[Saved data entries]
┄┄┄┄┄┄┄┄┄┄┄┄┄┄┄┄┄┄┄┄
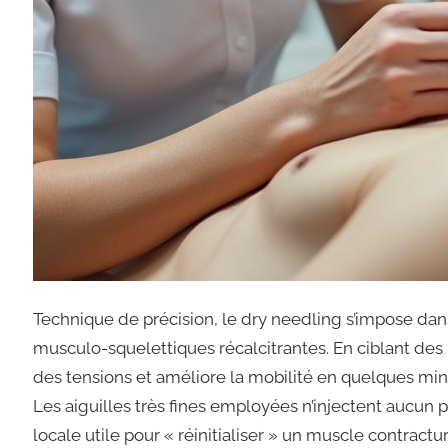
Technique de précision, le dry needling s’impose dans
musculo-squelettiques récalcitrantes. En ciblant des
des tensions et améliore la mobilité en quelques min
Les aiguilles très fines employées n’injectent aucun
locale utile pour « réinitialiser » un muscle contract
┄┄┄┄┄┄┄┄┄┄┄┄┄┄┄┄┄┄┄┄
## Required work
Each line of the data must be restated exactly, and the pictures must be left out.

## Finished task
Technique de précision, le dry needling s’impose dans
musculo-squelettiques récalcitrantes. En ciblant des
des tensions et améliore la mobilité en quelques min
Les aiguilles très fines employées n’injectent aucun
locale utile pour « réinitialiser » un muscle contract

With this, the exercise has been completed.